To deepen the relationship between Ca2+ and LLDGABA-A induction, the Ca2+ chelator BAPTA was added into the pipette solution. LLDGABA-A induction was prevented in BATA-loaded neurons (Fig. 3B, from 5.3 ± 0.5 to 5.9 ± 1.2 Hz, P = 0.2 and from 79 ± 9 to 82 ± 13 pA, P = 0.4, n = 9). Although the average change does not reach significance, a long lasting potentiation of sGABAA-PSCs frequency was observed in 4 of the 9 BAPTA-loaded neurons recorded (from 4.1 ± 1.3 to 7.4 ± 2.9 Hz). This observation suggests that blocking intracellular Ca2+-dependent process may uncover a potentiation of GABAergic synaptic activity (see below).
One possible interpretation of this result is that BAPTA prevents the Ca2+-dependent secretion of proBDNF leading to LLDGABA-A. Another interpretation is that LLDGABA-A induction requires a Ca2+-dependent, but L-type Ca2+ channel-independent, postsynaptic signaling cascade.
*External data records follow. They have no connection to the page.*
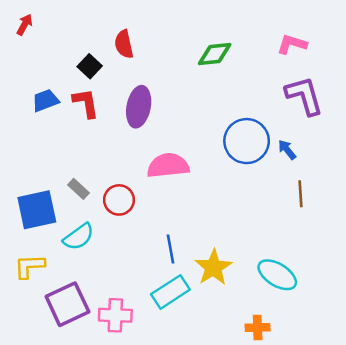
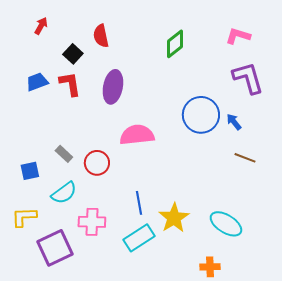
red arrow: (25, 25) -> (41, 26), moved
green diamond: (215, 54) -> (175, 44), turned -32
brown line: (301, 194) -> (245, 158), turned -65
blue square: (37, 210) -> (30, 171), size x0.6
pink cross: (115, 315) -> (92, 222), moved

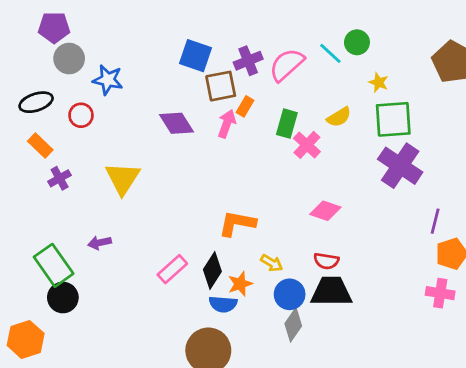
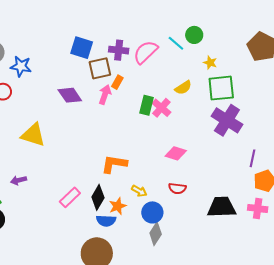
purple cross: (248, 61) -> (119, 50), turned 30
green rectangle: (287, 124) -> (146, 105), moved
yellow triangle: (123, 178) -> (33, 135), turned -44
black trapezoid: (331, 291) -> (222, 207), moved

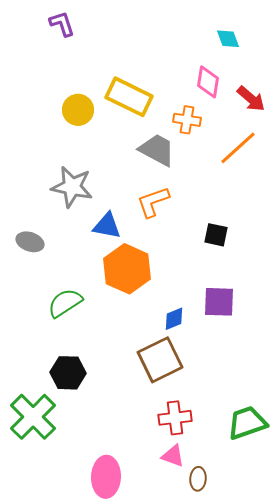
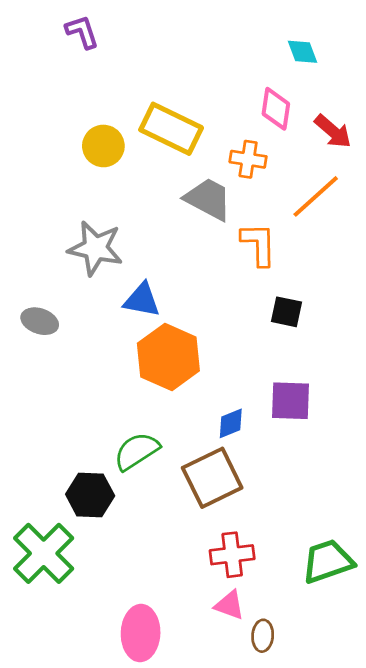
orange L-shape: (153, 202) -> (259, 244), moved, turned 108
green semicircle: (65, 303) -> (137, 451), moved

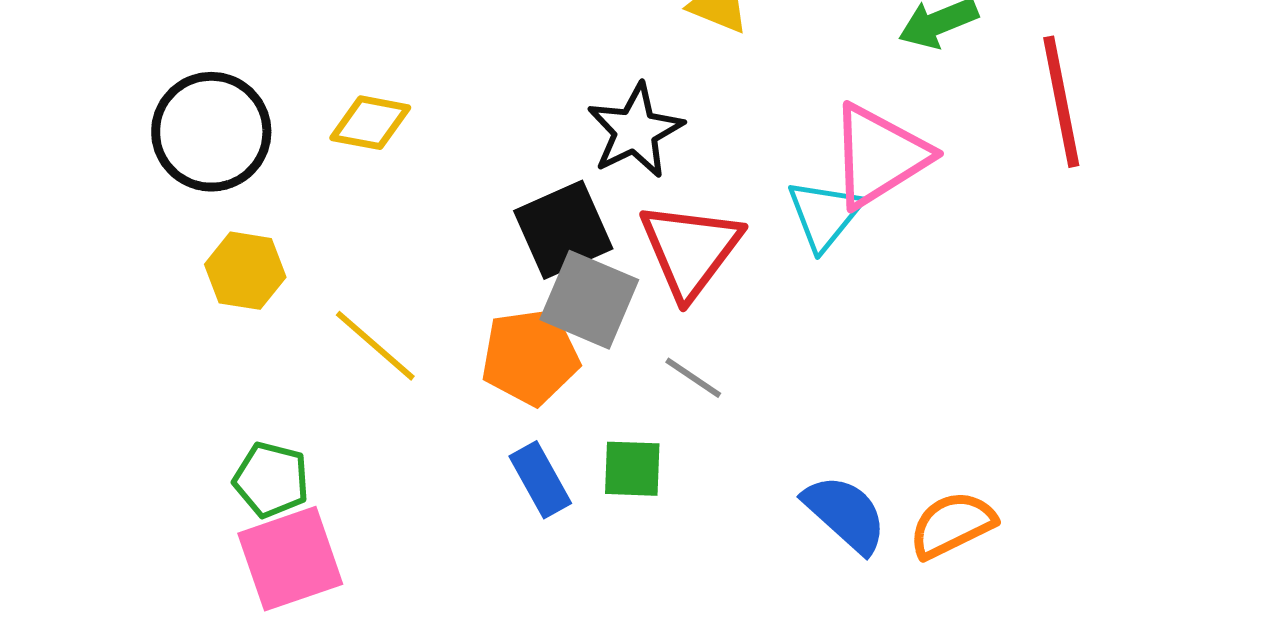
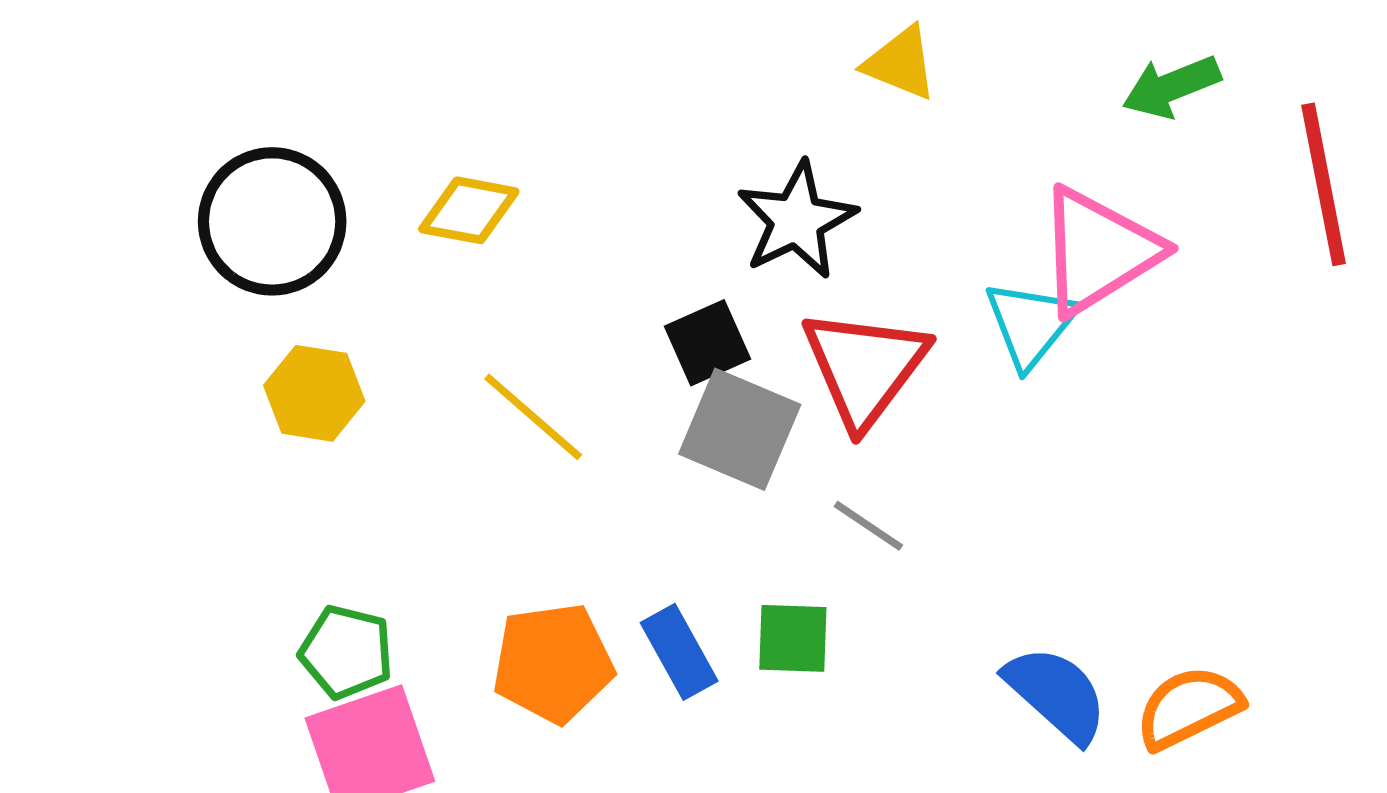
black square: (563, 230) -> (708, 343), size x0.7
yellow line: (375, 346) -> (533, 417), moved
orange pentagon: (530, 357) -> (553, 663), moved

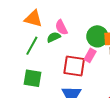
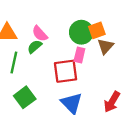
green square: (33, 78) -> (25, 97), turned -30

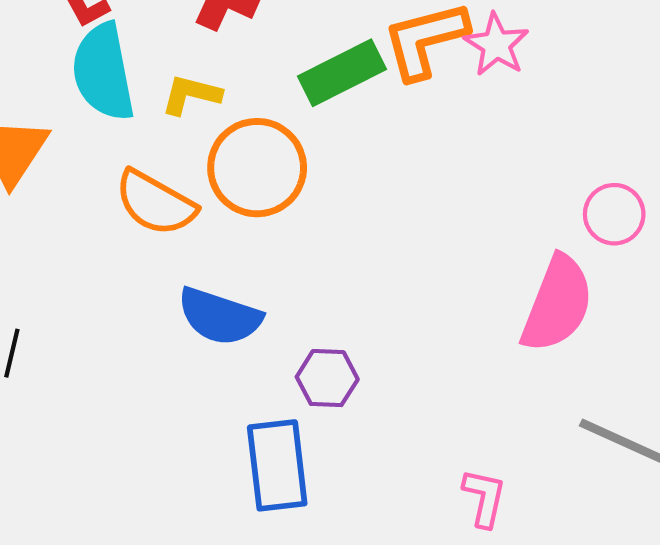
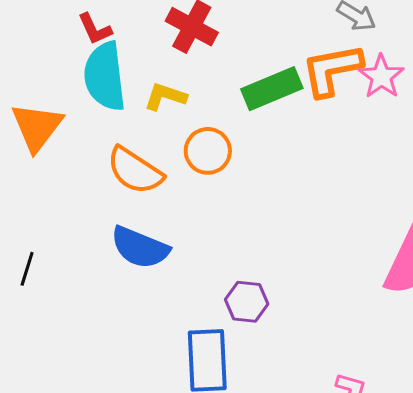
orange circle: (257, 168) -> (208, 151), size x0.7
blue semicircle: (220, 316) -> (140, 247), moved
To address this issue, we examine whether bath applied CR-proBDNF could rescue LLDGABA-A in BAPTA-loaded neurons. CR-proBDNF applied during the washout period had no significant effect on the frequency (Fig. 3B, from 4.5 ± 0.7 to 4.6 ± 0.8 Hz, P = 0.4, n = 6) and amplitude (from 58 ± 8 to 62 ± 8 pA, P = 0.2, n = 6, not shown) of sGABAA-PSCs. Thus, in addition to the activation of downstream to p75NTR, a postsynaptic Ca2+-dependent signaling cascade is required to induce LLDGABA-A.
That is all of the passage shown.